(Dataset entries)

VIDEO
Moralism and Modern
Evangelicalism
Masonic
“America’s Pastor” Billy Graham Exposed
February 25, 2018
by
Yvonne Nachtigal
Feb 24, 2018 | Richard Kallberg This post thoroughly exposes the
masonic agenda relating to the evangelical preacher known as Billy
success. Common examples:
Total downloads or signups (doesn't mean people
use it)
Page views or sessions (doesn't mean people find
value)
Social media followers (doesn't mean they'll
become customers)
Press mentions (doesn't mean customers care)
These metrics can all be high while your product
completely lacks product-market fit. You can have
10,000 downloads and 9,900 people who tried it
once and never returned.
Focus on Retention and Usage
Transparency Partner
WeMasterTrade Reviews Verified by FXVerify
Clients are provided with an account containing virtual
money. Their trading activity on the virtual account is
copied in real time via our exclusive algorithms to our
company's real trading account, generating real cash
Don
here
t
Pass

* * *

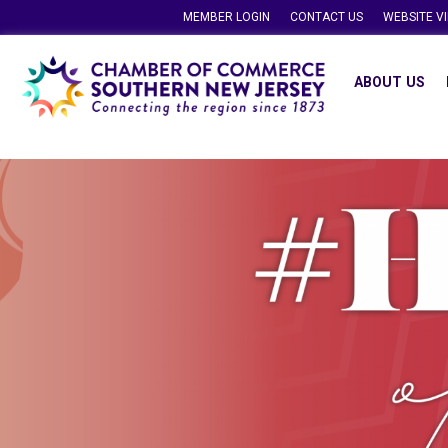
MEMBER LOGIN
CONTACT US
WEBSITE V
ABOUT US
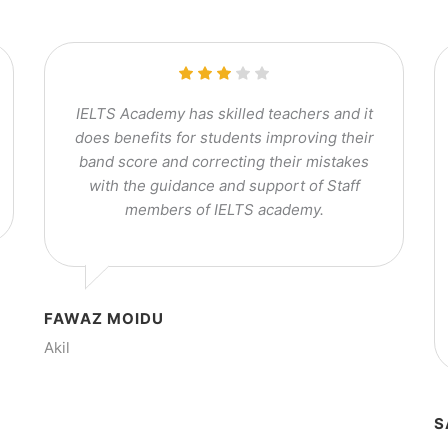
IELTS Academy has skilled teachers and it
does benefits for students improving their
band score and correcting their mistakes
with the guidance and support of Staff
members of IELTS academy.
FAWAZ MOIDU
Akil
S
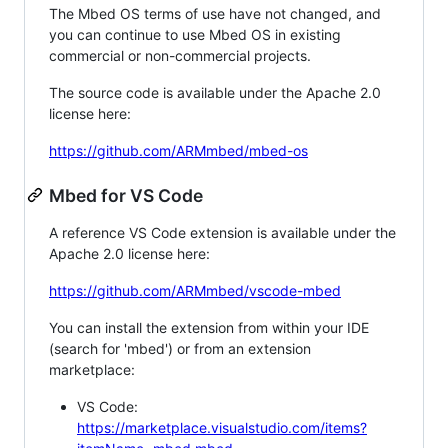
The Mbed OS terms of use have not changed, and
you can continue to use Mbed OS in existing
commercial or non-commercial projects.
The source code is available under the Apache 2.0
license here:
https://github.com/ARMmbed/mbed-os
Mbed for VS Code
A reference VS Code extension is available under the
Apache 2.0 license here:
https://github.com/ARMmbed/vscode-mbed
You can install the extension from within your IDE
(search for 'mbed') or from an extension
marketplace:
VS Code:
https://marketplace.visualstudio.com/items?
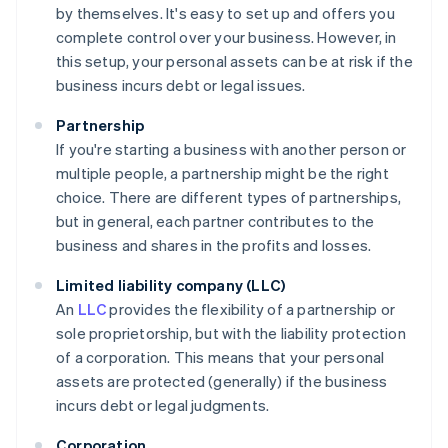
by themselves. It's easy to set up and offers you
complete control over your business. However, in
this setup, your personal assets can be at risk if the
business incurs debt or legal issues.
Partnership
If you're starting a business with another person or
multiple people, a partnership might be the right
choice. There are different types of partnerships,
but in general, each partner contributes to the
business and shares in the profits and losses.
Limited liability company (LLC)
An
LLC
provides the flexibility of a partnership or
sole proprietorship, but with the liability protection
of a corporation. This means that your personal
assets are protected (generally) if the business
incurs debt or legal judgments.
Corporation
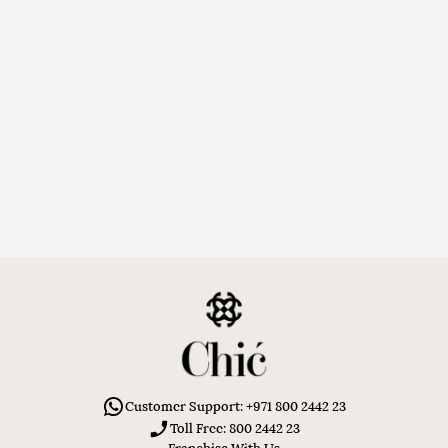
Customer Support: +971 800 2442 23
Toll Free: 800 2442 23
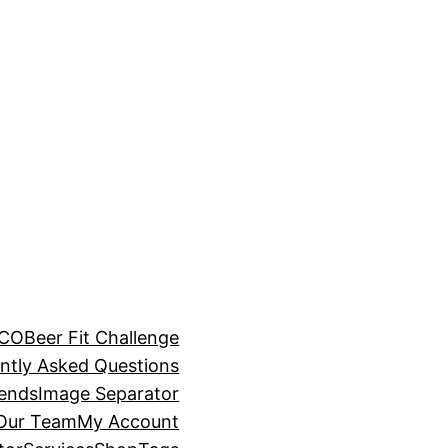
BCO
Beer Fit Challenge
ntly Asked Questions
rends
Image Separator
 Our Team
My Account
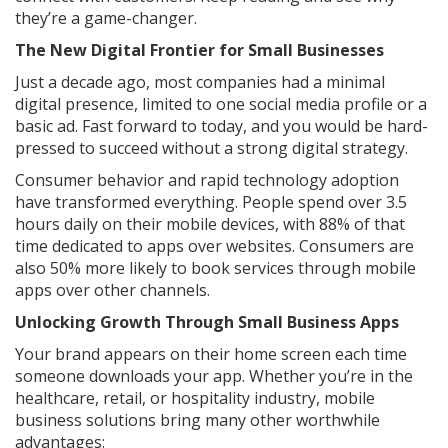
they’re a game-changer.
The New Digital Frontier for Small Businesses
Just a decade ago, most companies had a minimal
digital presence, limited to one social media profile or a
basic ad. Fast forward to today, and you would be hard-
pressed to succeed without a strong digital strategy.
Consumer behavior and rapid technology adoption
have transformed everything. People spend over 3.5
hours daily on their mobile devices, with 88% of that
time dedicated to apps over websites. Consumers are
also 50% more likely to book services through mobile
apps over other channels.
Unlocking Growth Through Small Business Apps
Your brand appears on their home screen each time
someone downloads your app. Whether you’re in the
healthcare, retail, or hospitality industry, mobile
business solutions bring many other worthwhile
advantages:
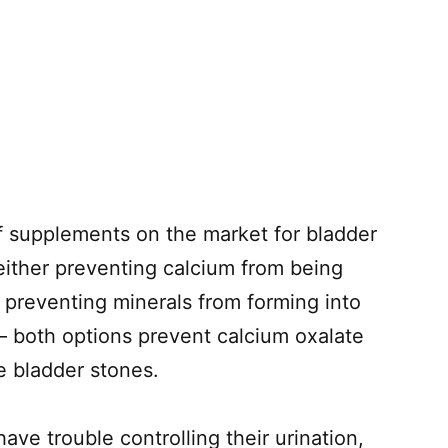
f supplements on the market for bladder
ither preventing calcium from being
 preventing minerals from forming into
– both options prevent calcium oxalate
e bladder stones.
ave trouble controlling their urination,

==

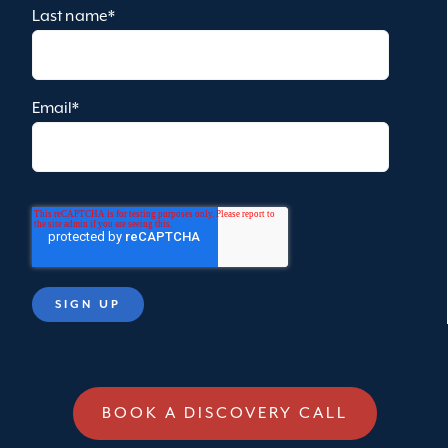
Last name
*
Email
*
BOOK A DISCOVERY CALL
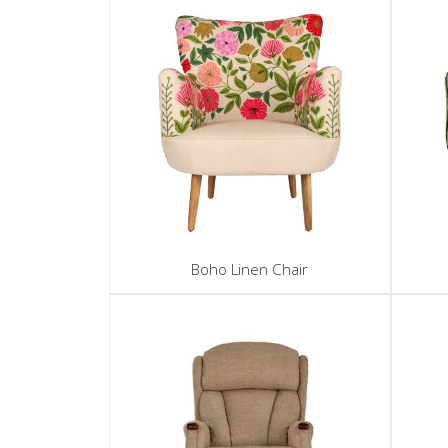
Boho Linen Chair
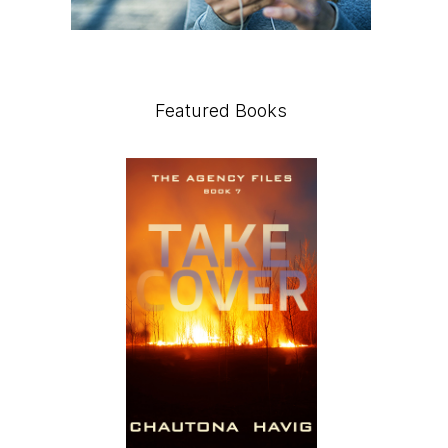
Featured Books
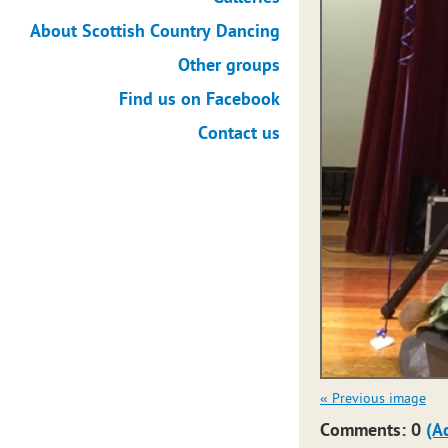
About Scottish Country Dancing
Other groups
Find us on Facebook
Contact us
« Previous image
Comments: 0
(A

__What to do__. Filter the entries and keep only the lines holding "doesn".

__Result of this task__.
Total downloads or signups (doesn't mean people
Page views or sessions (doesn't mean people find
Social media followers (doesn't mean they'll
Press mentions (doesn't mean customers care)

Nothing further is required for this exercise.